Authored by guraypp on Nov 4 2022, 5:25 AM.

Details

Summary

scf.foreach_thread defines mapping its loops to processors via an integer array, see an example below. A lowering can use this mapping. However, expressing mapping as an integer array is very confusing, especially when there are multiple levels of parallelism. In addition, the op does not verify the integer array. This change introduces device mapping attribute to make mapping descriptive and verifiable. Then it makes GPU transform dialect use it.

scf.foreach_thread (%i, %j) in (%c1, %c2) {
	scf.foreach_thread (%i2, %j2) in (%c1, %c2)
	{...} { thread_dim_mapping = [0, 1]}
} { thread_dim_mapping = [0, 1]}

It first introduces a DeviceMappingInterface which is an attribute interface. scf.foreach_thread defines its mapping via this interface. A lowering must define its attributes and implement this interface as well. This way gives us a clear validation.

The change also introduces two new attributes (#gpu.thread<x/y/z> and #gpu.block<x,y,z> ). After this change, the above code prints as below, as seen here, this way clarifies the loop mappings. The change also implements consuming of these two new attribute by the transform dialect.

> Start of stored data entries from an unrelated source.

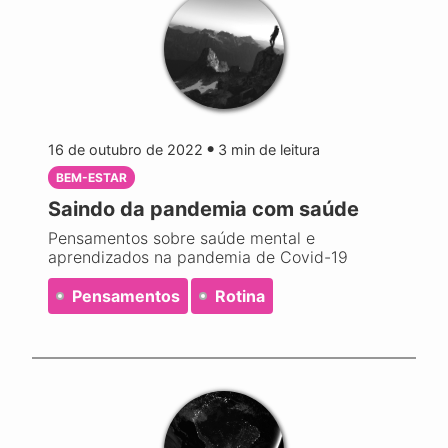
16 de outubro de 2022
3
min de leitura
●
BEM-ESTAR
Saindo da pandemia com saúde
Pensamentos sobre saúde mental e
aprendizados na pandemia de Covid-19
Pensamentos
Rotina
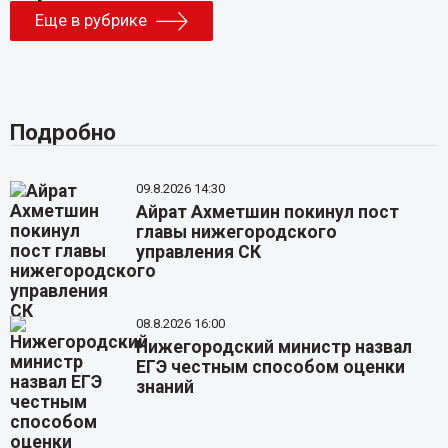
Еще в рубрике
Подробно
09.8.2026 14:30
Айрат Ахметшин покинул пост
главы нижегородского
управления СК
08.8.2026 16:00
Нижегородский министр назвал
ЕГЭ честным способом оценки
знаний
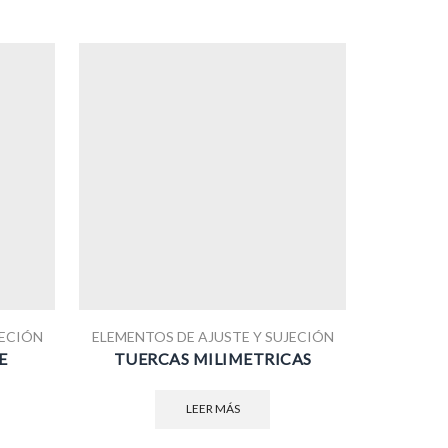
JECIÓN
ELEMENTOS DE AJUSTE Y SUJECIÓN
ELEMENTO
E
TUERCAS MILIMETRICAS
P
LEER MÁS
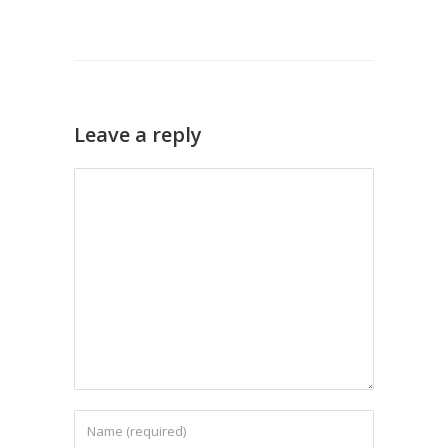
Leave a reply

Transform dialect binds the outermost loops to the thread blocks and innermost loops to threads.

scf.foreach_thread (%i, %j) in (%c1, %c2) {
	scf.foreach_thread (%i2, %j2) in (%c1, %c2)
	{...} { thread_dim_mapping = [#gpu.thread<x>, #gpu.thread<y>]}
} { thread_dim_mapping = [#gpu.block<x>, #gpu.block<y>]}

Diff Detail

Event Timeline

guraypp created this revision.Nov 4 2022, 5:25 AM
guraypp requested review of this revision.Nov 4 2022, 5:25 AM
Herald added a project: Restricted Project. · View Herald Transcript
This comment was removed by guraypp.
guraypp edited the summary of this revision. (Show Details)Nov 4 2022, 5:32 AM

Please move DeviceMappingInterface to SCF.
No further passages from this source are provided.